Groovy Transformation Functions
In this recipe we'll learn how to use Groovy transformation functions to ingest a CSV file with column names contain spaces.
Pinot Version | 1.0.0 |
Code | startreedata/pinot-recipes/groovy-transformation-functions |
Prerequisites
To follow the code examples in this guide, you must install Docker (opens in a new tab) locally and download recipes.
Navigate to recipe
- If you haven't already, download recipes.

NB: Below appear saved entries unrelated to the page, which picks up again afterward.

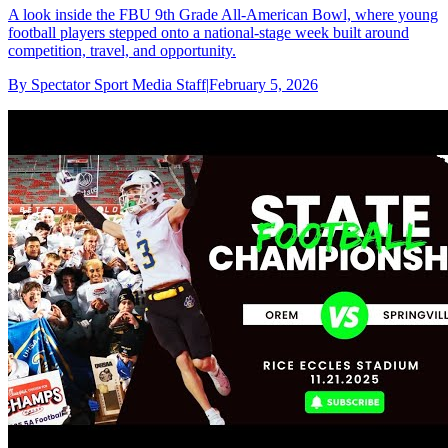
A look inside the FBU 9th Grade All-American Bowl, where young
football players stepped onto a national-stage week built around
competition, travel, and opportunity.
By
Spectator Sport Media Staff
|
February 5, 2026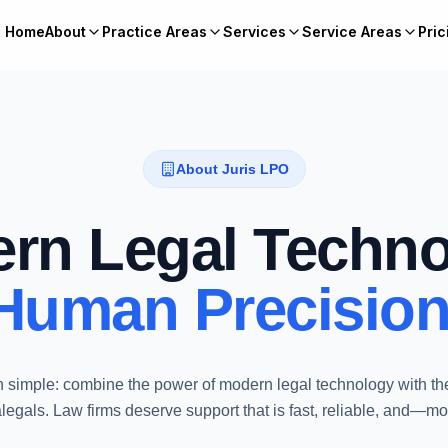
Home
About
Practice Areas
Services
Service Areas
Pric
About Juris LPO
rn Legal Techno
Human Precision
 simple: combine the power of modern legal technology with th
gals. Law firms deserve support that is fast, reliable, and—m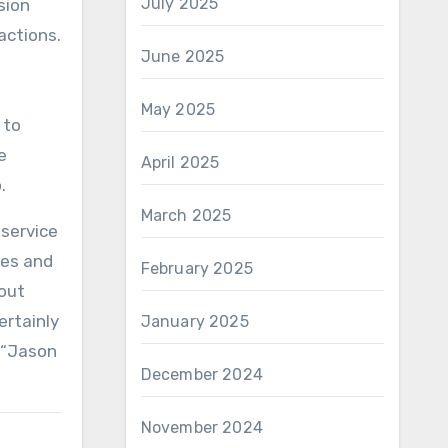
July 2025
sion
actions.
June 2025
May 2025
 to
e
April 2025
.
March 2025
 service
ses and
February 2025
out
ertainly
January 2025
w “Jason
December 2024
November 2024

- Navigate to the recipe by running the following command:
cd pinot-recipes/recipes/groovy-transformation-functions
Launch Pinot Cluster
You can spin up a Pinot Cluster and Kafka Broker by running the following command:
docker compose up
This command will run a single instance of the Pinot Controller, Pinot Server, Pinot Broker, Kafka Broker, and Zookeeper. You can find the docker-compose.yml (opens in a new tab) file on GitHub.
Controller configuration
We need to provide configuration parameters to the Pinot Controller to enable Groovy in transformation functions. This is done in the following section of the Docker Compose file:
pinot-controller:
image: apachepinot/pinot:1.0.0
command: "StartController -zkAddress zookeeper-grooy:2181 -config /config/controller-conf.conf"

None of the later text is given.